The solution to finding elements based on DITA @class value is to define a utility function that takes as input an element and a @class value token to match on and returns true or false based on a static mapping:

(:~ 
 : Determine if an element is of the specified DITA class
 : @param context Element to check the class of
 : @param classSpec The class value to check (i.e., 'topic/p')
 : @return True if the element is of the specified class.
 :)
declare function dutils:class($context as element(), $classSpec as xs:string) as xs:boolean {
  let $normalizedClass := normalize-space($classSpec)
  let $classTokens as xs:string* := dutils:getClassTokens($context)
  return $normalizedClass = $classTokens
};

(:~
 : Gets the DITA @class value for the specified element.
 : @param context Element to get the class value for
 : @return The class value as a sequence of tokens, one for each module/element pair 
 :)
declare function dutils:getClassTokens($context as element()) as xs:string* {
  let $classValue := $dutils:elementToClassMap(name($context))
  return tail(tokenize($classValue, '\s+')) (: First token is always the - or + at the start of the @class value :)
};

The $dutils:elementToClassMap XQuery map is generated from the DITA RELAX NG grammars:

(:~ 
 : Use the RELAX NG grammars to generate a mapping from element types to their
 : declared @class values.
 : @param database The database that contains the RNG grammars, i.e., "rng". The RNG database
 :                 must have an attribute index.
 : @return A map of element type names to @class values.
 :)
declare function dutils:generateElementToClassMap($database) as map(*) {
  let $debug := prof:dump('dutils:generateElementToClassMap(): Using database ' || $database)
  return
  map:merge(
    for $element in db:open($database)//rng:element[exists(@name)]
    let $attlistName as xs:string? := $element//rng:ref[contains(@name, '.attlist')]/@name ! string(.)
    let $classAttDecl as element()* := db:attribute('rng', $attlistName, 'name')/../self::rng:define[.//rng:attribute[@name eq 'class']]
    where exists($classAttDecl)
    return map {string($element/@name) : $classAttDecl[1]//rng:attribute[@name eq 'class']/@a:defaultValue ! string(.)}
  )
};

Another option would be to use this mapping to add the @class attributes to the XML, either as part of the initial ingestion process or as an update applied after the content is initially loaded from the file system. Having the @class attributes present on the DITA elements would enable using the attribute index to do class-based lookups, which would be a significant performance improvement.

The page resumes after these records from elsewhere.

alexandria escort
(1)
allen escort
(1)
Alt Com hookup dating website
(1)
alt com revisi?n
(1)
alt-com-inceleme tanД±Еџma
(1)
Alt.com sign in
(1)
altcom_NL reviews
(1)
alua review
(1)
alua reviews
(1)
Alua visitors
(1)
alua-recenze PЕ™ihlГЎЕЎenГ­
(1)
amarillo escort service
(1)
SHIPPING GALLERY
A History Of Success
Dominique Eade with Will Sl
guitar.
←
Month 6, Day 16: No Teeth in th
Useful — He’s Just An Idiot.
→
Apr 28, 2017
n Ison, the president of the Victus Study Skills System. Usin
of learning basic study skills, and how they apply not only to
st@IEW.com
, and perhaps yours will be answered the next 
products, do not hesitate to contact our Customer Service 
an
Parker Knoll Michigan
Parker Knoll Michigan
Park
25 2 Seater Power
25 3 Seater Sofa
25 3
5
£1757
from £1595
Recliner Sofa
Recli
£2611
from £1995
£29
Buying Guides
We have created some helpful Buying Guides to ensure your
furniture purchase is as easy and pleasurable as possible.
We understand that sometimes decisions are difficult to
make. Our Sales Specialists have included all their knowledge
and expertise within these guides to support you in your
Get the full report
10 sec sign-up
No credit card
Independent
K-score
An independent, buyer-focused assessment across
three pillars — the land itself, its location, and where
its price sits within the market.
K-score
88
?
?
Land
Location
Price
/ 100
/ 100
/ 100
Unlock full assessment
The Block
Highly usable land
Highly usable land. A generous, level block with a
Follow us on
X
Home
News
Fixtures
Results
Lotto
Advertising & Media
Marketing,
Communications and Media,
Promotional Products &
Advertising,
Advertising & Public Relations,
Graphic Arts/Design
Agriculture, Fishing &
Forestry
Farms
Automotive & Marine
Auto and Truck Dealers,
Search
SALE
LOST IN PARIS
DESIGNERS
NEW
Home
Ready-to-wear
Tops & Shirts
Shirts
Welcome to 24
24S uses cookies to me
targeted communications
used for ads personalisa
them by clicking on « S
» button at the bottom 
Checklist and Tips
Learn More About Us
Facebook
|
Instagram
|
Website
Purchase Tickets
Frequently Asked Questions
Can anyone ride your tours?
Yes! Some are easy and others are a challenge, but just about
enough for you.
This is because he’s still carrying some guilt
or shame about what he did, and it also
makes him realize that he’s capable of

In the process of preparing this paper we tried this experiment:

import module namespace dutils="http://servicenow.com/xquery/module/now-dita-utils";
import module namespace util="http://servicenow.com/xquery/module/utilities";

let $database := 'tokyo'
let $profile := prof:track(dutils:getAllMapsAndTopics($database))
let $docs := $profile('value')
return
for $e in $docs//*[empty(@class)]
let $classAtt := attribute {'class'} { $dutils:elementToClassMap(name($e)) }
return insert node $classAtt into  $e

It took several hours to complete (exact time not determined because we had to run errands while the process was running but it was no less than two hours for the 7950589 elements in the content database we tested with).

There may be a more efficient way to do this update but a better solution is probably a SAX filter used at initial parse time, which will add essentially no additional overhead to the parsing process. This would be relatively easy to implement and configure but given the existing speed and few active users it is hard to justify at this time.

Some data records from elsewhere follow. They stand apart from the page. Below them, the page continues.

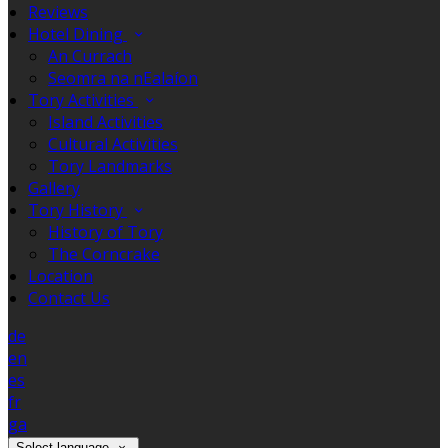
Reviews
Hotel Dining
An Currach
Seomra na nEalaíon
Tory Activities
Island Activities
Cultural Activities
Tory Landmarks
Gallery
Tory History
History of Tory
The Corncrake
Location
Contact Us
de
en
es
fr
ga
Select language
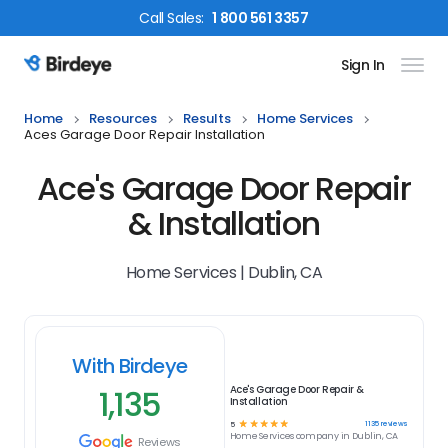
Call
Sales
:
1 800 561 3357
Sign In
Birdeye Logo
Home
Resources
Results
Home Services
Aces Garage Door Repair Installation
Ace's Garage Door Repair
& Installation
Home Services | Dublin, CA
With Birdeye
1,135
Ace's Garage Door Repair &
Installation
☆
☆
☆
☆
☆
1135
reviews
5
Home Services
company in
Dublin, CA
Reviews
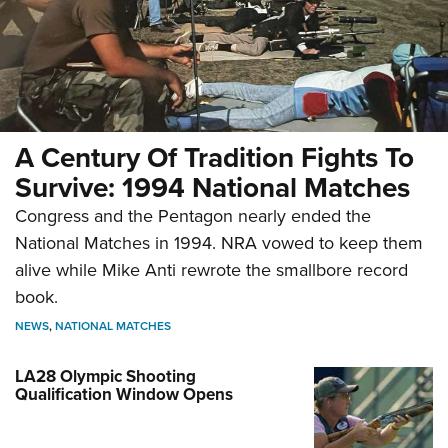
A Century Of Tradition Fights To
Survive: 1994 National Matches
Congress and the Pentagon nearly ended the
National Matches in 1994. NRA vowed to keep them
alive while Mike Anti rewrote the smallbore record
book.
NEWS
,
NATIONAL MATCHES
LA28 Olympic Shooting
Qualification Window Opens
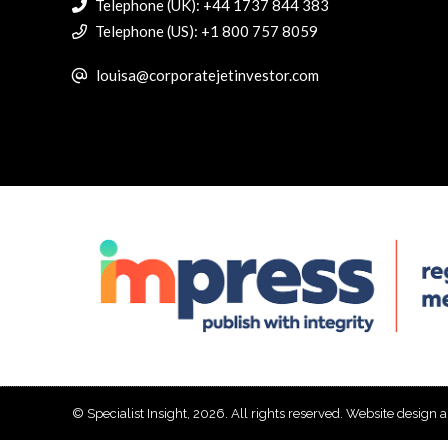
Telephone (UK): +44 1737 844 383
Telephone (US): +1 800 757 8059
louisa@corporatejetinvestor.com
© Specialist Insight, 2026. All rights reserved.
Website design 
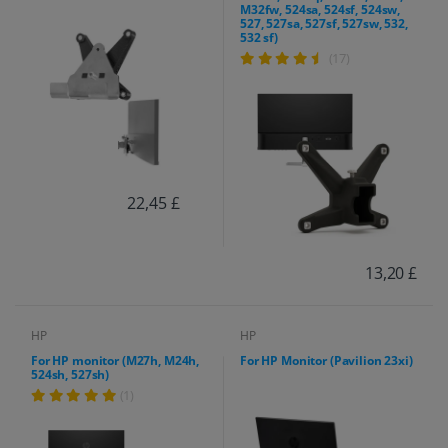
M32fw, 524sa, 524sf, 524sw,
527, 527sa, 527sf, 527sw, 532,
532 sf)
(17)
22,45 £
13,20 £
HP
HP
For HP monitor (M27h, M24h,
For HP Monitor (Pavilion 23xi)
524sh, 527sh)
(1)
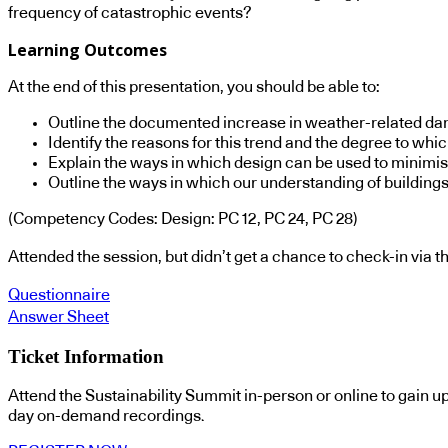
frequency of catastrophic events?
Learning Outcomes
At the end of this presentation, you should be able to:
Outline the documented increase in weather-related dam
Identify the reasons for this trend and the degree to whic
Explain the ways in which design can be used to minimis
Outline the ways in which our understanding of building
(Competency Codes: Design: PC 12, PC 24, PC 28)
Attended the session, but didn’t get a chance to check-in via
Questionnaire
Answer Sheet
Ticket Information
Attend the Sustainability Summit in-person or online to gain u
day on-demand recordings.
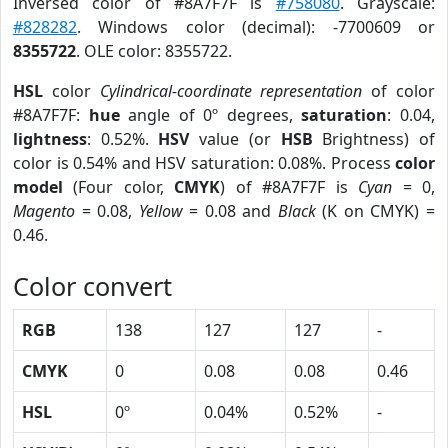
Inversed color of #8A7F7F is
#758080
. Grayscale:
#828282
. Windows color (decimal): -7700609 or
8355722
. OLE color: 8355722.
HSL
color
Cylindrical-coordinate representation
of color
#8A7F7F:
hue
angle of 0º degrees,
saturation
: 0.04,
lightness
: 0.52%.
HSV
value (or
HSB
Brightness) of
color is 0.54% and HSV saturation: 0.08%. Process
color
model
(Four color,
CMYK
) of #8A7F7F is
Cyan
= 0,
Magento
= 0.08,
Yellow
= 0.08 and
Black
(K on CMYK) =
0.46.
Color convert
RGB
138
127
127
-
CMYK
0
0.08
0.08
0.46
HSL
0º
0.04%
0.52%
-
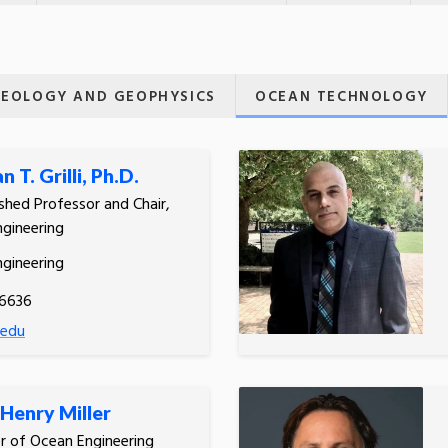
EOLOGY AND GEOPHYSICS
OCEAN TECHNOLOGY
 T. Grilli, Ph.D.
ished Professor and Chair,
gineering
gineering
.6636
i.edu
Henry Miller
r of Ocean Engineering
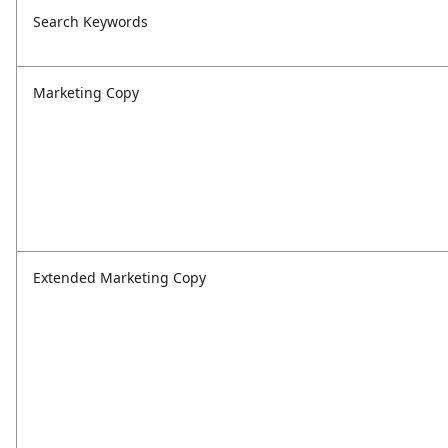
Search Keywords
Marketing Copy
Extended Marketing Copy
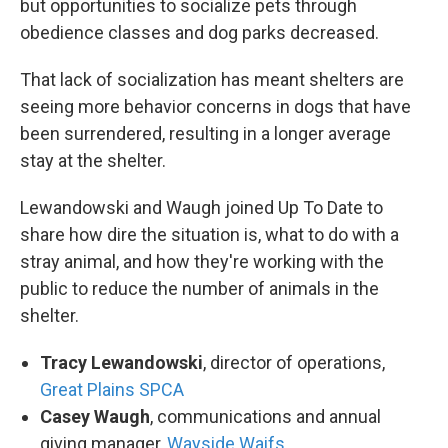
but opportunities to socialize pets through
obedience classes and dog parks decreased.
That lack of socialization has meant shelters are
seeing more behavior concerns in dogs that have
been surrendered, resulting in a longer average
stay at the shelter.
Lewandowski and Waugh joined Up To Date to
share how dire the situation is, what to do with a
stray animal, and how they're working with the
public to reduce the number of animals in the
shelter.
Tracy Lewandowski
, director of operations,
Great Plains SPCA
Casey Waugh
, communications and annual
giving manager,
Wayside Waifs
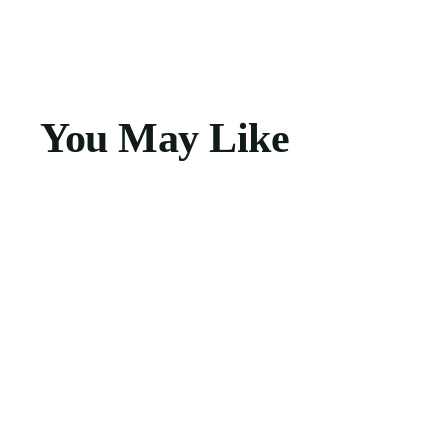
You May Like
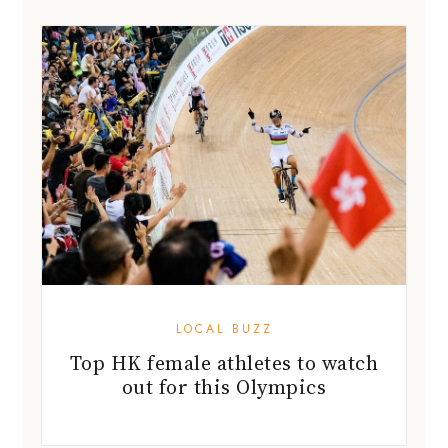
LOCAL BUZZ
Top HK female athletes to watch
out for this Olympics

Capturing and Reporting Link-Related Information: Where Used Indexes

The validation reporting depends on two indexes: document-where-used and document-to-bundle-map.

Constructing the document-where-used index is relatively simple: For each element that is a referenced, create an XQuery map entry where the key is the target document and the value is the referencing element itself, then merge the entries, combining duplicates, to create a map of documents to the references to those documents. Because the referencing elements retain their document contexts, the map provides quick lookup of what documents point to any given document. By organizing the value of each entry by reference type (cross reference, content reference, and map reference) it is easy to evaluate links based on link type, for example, to determine what DITA maps refer to a given document as distinct from topics that refer to the same document via cross reference.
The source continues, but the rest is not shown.